Sara had sex. But not the feel-good kind. Rather, the unprotected kind.
Sara is worried.
What if she is infected with HIV? What if she is pregnant?
Sara has questions. She wants answers.
Sara sees an ad on her Facebook for a digital chatbot where she can find health information.
She clicks in.
Her digital health journey begins.
It wasn’t always this easy.
Before digital platforms, Sara had to jump through many hoops to get healthcare without her mother or aunties knowing.
Sara would travel to a faraway clinic to get care.
She’d save up a lot of money to get there.
Once at the clinic, she would wait and wait for the provider to see her.
And when the provider finally did see her, she’d feel icky about his judgmental comments. She’d trek home, unsettled by the experience.
Sara needs better.
The good news:
we’re on it.
Through PSI’s consumer-powered approach, we work with consumers, governments and partners to build demand, strengthen the health system and shift policies to better serve Sara.
By doing so, we support Saras everywhere to attain judgement-free and accessible healthcare—starting from the palm of their hands.
Together with partners, we’re working toward a vision where Sara’s journey through the health system is digitally enabled.
The digital chatbot is an example of how we support Sara, together.
The chatbot guides Sara to relevant health information regarding HIV, pregnancy tests and contraceptive options, and where she can access each.
The chatbot also provides her with information on where she can be seen and by whom.
Whether through community health workers, or at a pharmacy or private primary care facility, the choice is Sara’s.
The app might also shows her which providers offer youth-friendly health services, where national health insurance is accepted and the estimated wait time to see a provider per location.
Sara clicks on a nearby pharmacy where she feels she can discretely access care, and the chatbot tells her which relevant services and products are offered.
Sara now has the information and tools to make the best choice based on her own needs.
Once at the pharmacy, Sara feels comfortable and confident asking for an HIV self-test, pregnancy test, and her contraceptive choice, a self-injectable. The pharmacist explains how to use all three.

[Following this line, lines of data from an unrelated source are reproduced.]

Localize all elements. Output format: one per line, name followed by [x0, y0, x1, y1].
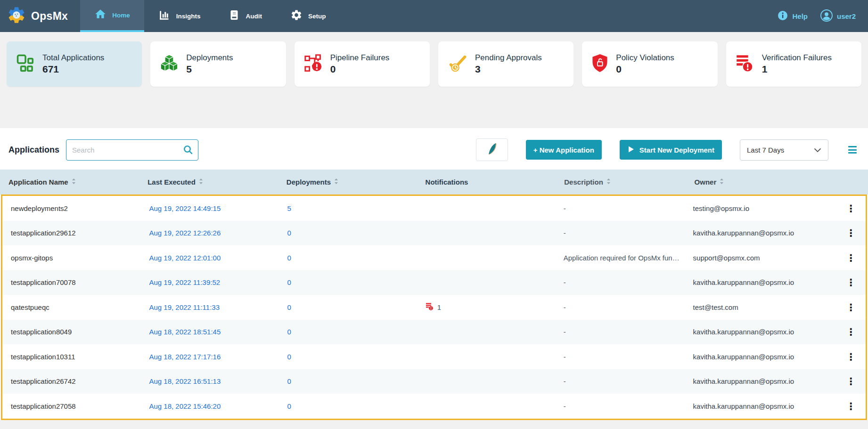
user-menu[interactable]: user2: [820, 9, 856, 24]
table-row[interactable]: testapplication70078 Aug 19, 2022 11:39:…: [2, 270, 866, 295]
table-row[interactable]: qatestpueqc Aug 19, 2022 11:11:33 0 1: [2, 295, 866, 320]
deployments-count-link[interactable]: 5: [287, 204, 291, 212]
table-row[interactable]: testapplication29612 Aug 19, 2022 12:26:…: [2, 221, 866, 246]
card-pending-approvals[interactable]: Pending Approvals 3: [438, 41, 573, 87]
row-kebab-menu-icon[interactable]: ⋮: [843, 227, 859, 239]
column-label: Owner: [695, 178, 717, 186]
last-executed-link[interactable]: Aug 18, 2022 16:51:13: [149, 377, 221, 385]
nav-tab-audit[interactable]: Audit: [214, 0, 276, 32]
description-cell: Application required for OpsMx fun…: [564, 254, 680, 262]
description-cell: -: [564, 328, 566, 336]
nav-tab-setup-label: Setup: [308, 13, 326, 20]
sort-icon[interactable]: [720, 178, 724, 186]
date-filter-dropdown[interactable]: Last 7 Days: [740, 139, 828, 161]
row-kebab-menu-icon[interactable]: ⋮: [843, 276, 859, 288]
deployments-count-link[interactable]: 0: [287, 377, 291, 385]
search-input[interactable]: [66, 139, 198, 161]
card-value: 3: [475, 64, 542, 75]
verification-failure-badge[interactable]: 1: [426, 302, 441, 312]
bar-chart-icon: [158, 9, 171, 23]
list-menu-icon[interactable]: [846, 144, 859, 155]
date-filter-value: Last 7 Days: [747, 146, 784, 154]
card-label: Verification Failures: [762, 53, 832, 63]
table-row[interactable]: testapplication26742 Aug 18, 2022 16:51:…: [2, 369, 866, 394]
last-executed-link[interactable]: Aug 19, 2022 11:11:33: [149, 303, 220, 311]
deployments-count-link[interactable]: 0: [287, 303, 291, 311]
card-pipeline-failures[interactable]: Pipeline Failures 0: [295, 41, 430, 87]
column-label: Deployments: [287, 178, 331, 186]
owner-cell: testing@opsmx.io: [693, 204, 749, 212]
owner-cell: kavitha.karuppannan@opsmx.io: [693, 328, 794, 336]
table-row[interactable]: testapplication10311 Aug 18, 2022 17:17:…: [2, 344, 866, 369]
deployments-count-link[interactable]: 0: [287, 254, 291, 262]
row-kebab-menu-icon[interactable]: ⋮: [843, 326, 859, 338]
row-kebab-menu-icon[interactable]: ⋮: [843, 351, 859, 363]
nav-tab-home[interactable]: Home: [80, 0, 144, 32]
section-title: Applications: [8, 145, 59, 155]
card-value: 0: [616, 64, 674, 75]
owner-cell: test@test.com: [693, 303, 738, 311]
row-kebab-menu-icon[interactable]: ⋮: [843, 400, 859, 412]
last-executed-link[interactable]: Aug 19, 2022 14:49:15: [149, 204, 221, 212]
deployments-count-link[interactable]: 0: [287, 402, 291, 410]
table-row[interactable]: testapplication27058 Aug 18, 2022 15:46:…: [2, 394, 866, 419]
table-row[interactable]: testapplication8049 Aug 18, 2022 18:51:4…: [2, 320, 866, 345]
card-value: 0: [330, 64, 390, 75]
table-row[interactable]: opsmx-gitops Aug 19, 2022 12:01:00 0: [2, 245, 866, 270]
sort-icon[interactable]: [334, 178, 338, 186]
card-verification-failures[interactable]: Verification Failures 1: [726, 41, 861, 87]
application-name-cell: newdeployments2: [2, 204, 149, 212]
applications-toolbar: Applications + New Application: [0, 136, 868, 170]
application-name-cell: testapplication26742: [2, 377, 149, 385]
verification-error-icon: [426, 302, 434, 312]
deployments-count-link[interactable]: 0: [287, 353, 291, 361]
start-new-deployment-button[interactable]: Start New Deployment: [620, 140, 722, 160]
search-icon[interactable]: [182, 144, 194, 157]
row-kebab-menu-icon[interactable]: ⋮: [843, 375, 859, 387]
column-header-description[interactable]: Description: [564, 178, 694, 186]
row-kebab-menu-icon[interactable]: ⋮: [843, 301, 859, 313]
description-cell: -: [564, 303, 566, 311]
last-executed-link[interactable]: Aug 19, 2022 11:39:52: [149, 278, 220, 286]
last-executed-link[interactable]: Aug 19, 2022 12:26:26: [149, 229, 221, 237]
nav-tab-insights[interactable]: Insights: [144, 0, 215, 32]
application-name-cell: testapplication10311: [2, 353, 149, 361]
nav-tab-audit-label: Audit: [246, 13, 262, 20]
column-header-application-name[interactable]: Application Name: [0, 178, 147, 186]
owner-cell: kavitha.karuppannan@opsmx.io: [693, 377, 794, 385]
user-avatar-icon: [820, 9, 833, 24]
applications-panel: Applications + New Application: [0, 128, 868, 420]
card-total-applications[interactable]: Total Applications 671: [7, 41, 142, 87]
column-label: Notifications: [426, 178, 468, 186]
table-row[interactable]: newdeployments2 Aug 19, 2022 14:49:15 5: [2, 196, 866, 221]
help-label: Help: [792, 12, 808, 20]
column-header-owner[interactable]: Owner: [695, 178, 842, 186]
brand[interactable]: OpsMx: [0, 0, 80, 32]
last-executed-link[interactable]: Aug 18, 2022 18:51:45: [149, 328, 221, 336]
column-header-deployments[interactable]: Deployments: [287, 178, 426, 186]
sort-icon[interactable]: [606, 178, 611, 186]
card-deployments[interactable]: Deployments 5: [150, 41, 286, 87]
column-header-last-executed[interactable]: Last Executed: [147, 178, 287, 186]
new-application-button[interactable]: + New Application: [526, 140, 602, 160]
sort-icon[interactable]: [72, 178, 76, 186]
spinnaker-sail-button[interactable]: [476, 138, 508, 161]
card-label: Pipeline Failures: [330, 53, 390, 63]
column-label: Application Name: [8, 178, 68, 186]
last-executed-link[interactable]: Aug 18, 2022 15:46:20: [149, 402, 221, 410]
info-icon: [777, 10, 788, 23]
card-policy-violations[interactable]: Policy Violations 0: [582, 41, 717, 87]
search-box: [66, 139, 198, 161]
row-kebab-menu-icon[interactable]: ⋮: [843, 202, 859, 214]
description-cell: -: [564, 353, 566, 361]
deployments-count-link[interactable]: 0: [287, 278, 291, 286]
nav-tab-setup[interactable]: Setup: [276, 0, 340, 32]
cubes-icon: [160, 54, 179, 74]
deployments-count-link[interactable]: 0: [287, 229, 291, 237]
last-executed-link[interactable]: Aug 19, 2022 12:01:00: [149, 254, 221, 262]
deployments-count-link[interactable]: 0: [287, 328, 291, 336]
help-button[interactable]: Help: [777, 10, 808, 23]
sort-icon[interactable]: [199, 178, 203, 186]
row-kebab-menu-icon[interactable]: ⋮: [843, 252, 859, 264]
last-executed-link[interactable]: Aug 18, 2022 17:17:16: [149, 353, 221, 361]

Sara feels good about her experience accessing care. And she knows she has multiple options next time she has health-related questions.
A week after her visit, the chatbot sends Sara a prompt to ask if her needs were met, and how she felt about her visit to the pharmacy.
She shares insights about her experience of care, which inform how we can better serve Sara now and in the future.
Consumer insights improve our understanding of health consumers’ behaviors, preferences and needs.
This is the data needed to help shape a stronger, more responsive health system that better serves and brings care closer to Sara.